Parsimony principle: When two models perform comparably in cross-validation, prefer the simpler one. Deploy \(\lambda = 0.065\).
wf <- data.frame(
Period = paste("Period", 1:5),
Train_Window = c("Months 1–36", "Months 1–42", "Months 1–48",
"Months 1–54", "Months 1–60"),
Test_Window = c("Months 37–42", "Months 43–48", "Months 49–54",
"Months 55–60", "Months 61–66"),
Train_n = c(36, 42, 48, 54, 60),
Test_n = c(6, 6, 6, 6, 6)
)
knitr::kable(wf,
col.names = c("Period", "Training Window", "Test Window", "Train n", "Test n"))| Period | Training Window | Test Window | Train n | Test n |
|---|---|---|---|---|
| Period 1 | Months 1–36 | Months 37–42 | 36 | 6 |
| Period 2 | Months 1–42 | Months 43–48 | 42 | 6 |
| Period 3 | Months 1–48 | Months 49–54 | 48 | 6 |
| Period 4 | Months 1–54 | Months 55–60 | 54 | 6 |
| Period 5 | Months 1–60 | Months 61–66 | 60 | 6 |
Walk-forward (expanding-window) procedure:
Why standard \(k\)-fold CV is unsafe: Random \(k\)-fold CV assigns observations to folds without regard to time, so a training fold may contain observations that chronologically post-date the test fold.

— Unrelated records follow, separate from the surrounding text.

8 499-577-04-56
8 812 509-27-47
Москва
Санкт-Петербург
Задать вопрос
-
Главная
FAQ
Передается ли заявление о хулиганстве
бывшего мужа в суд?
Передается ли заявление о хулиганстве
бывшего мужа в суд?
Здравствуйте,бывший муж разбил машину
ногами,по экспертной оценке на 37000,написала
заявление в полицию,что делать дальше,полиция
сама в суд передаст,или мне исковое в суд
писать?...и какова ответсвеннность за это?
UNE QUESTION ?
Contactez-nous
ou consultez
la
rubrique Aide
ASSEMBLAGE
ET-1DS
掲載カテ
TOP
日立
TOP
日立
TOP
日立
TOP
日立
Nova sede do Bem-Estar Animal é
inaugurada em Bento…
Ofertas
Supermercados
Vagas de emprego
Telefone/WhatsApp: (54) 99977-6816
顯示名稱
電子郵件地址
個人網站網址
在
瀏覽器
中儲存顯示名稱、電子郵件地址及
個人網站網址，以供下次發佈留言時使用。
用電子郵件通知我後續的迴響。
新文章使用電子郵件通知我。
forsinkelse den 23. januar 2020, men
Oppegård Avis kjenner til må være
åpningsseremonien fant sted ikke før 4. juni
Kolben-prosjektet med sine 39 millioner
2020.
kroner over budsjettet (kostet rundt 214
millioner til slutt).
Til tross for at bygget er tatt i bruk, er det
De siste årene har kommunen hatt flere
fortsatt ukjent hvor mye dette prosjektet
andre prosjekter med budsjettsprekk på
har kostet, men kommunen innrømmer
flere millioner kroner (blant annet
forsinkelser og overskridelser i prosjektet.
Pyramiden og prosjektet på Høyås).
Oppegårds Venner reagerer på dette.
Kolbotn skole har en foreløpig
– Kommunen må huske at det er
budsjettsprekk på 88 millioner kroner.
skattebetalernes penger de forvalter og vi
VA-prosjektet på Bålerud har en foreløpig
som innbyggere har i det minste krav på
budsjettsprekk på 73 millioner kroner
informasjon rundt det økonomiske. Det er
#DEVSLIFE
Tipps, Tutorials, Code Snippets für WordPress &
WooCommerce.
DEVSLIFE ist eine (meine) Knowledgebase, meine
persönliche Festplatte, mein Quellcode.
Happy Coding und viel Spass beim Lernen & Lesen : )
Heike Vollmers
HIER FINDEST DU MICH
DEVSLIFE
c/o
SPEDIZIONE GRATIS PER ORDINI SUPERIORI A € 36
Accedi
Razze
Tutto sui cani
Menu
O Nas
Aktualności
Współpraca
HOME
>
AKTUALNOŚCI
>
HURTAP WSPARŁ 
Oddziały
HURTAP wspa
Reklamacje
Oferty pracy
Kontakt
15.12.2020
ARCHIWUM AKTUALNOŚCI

This is look-ahead bias — the model is effectively trained on future data, producing unrealistically optimistic performance estimates that will not materialise in live trading.
The violation is especially severe for financial time series because: (i) returns exhibit serial dependence that random shuffling destroys, causing CV error to underestimate true prediction error; and (ii) non-stationarity and regime changes mean earlier and later periods are not exchangeable. Walk-forward CV strictly enforces the information frontier — at every step, the model may only use data prior to the test window, exactly replicating real-time constraints.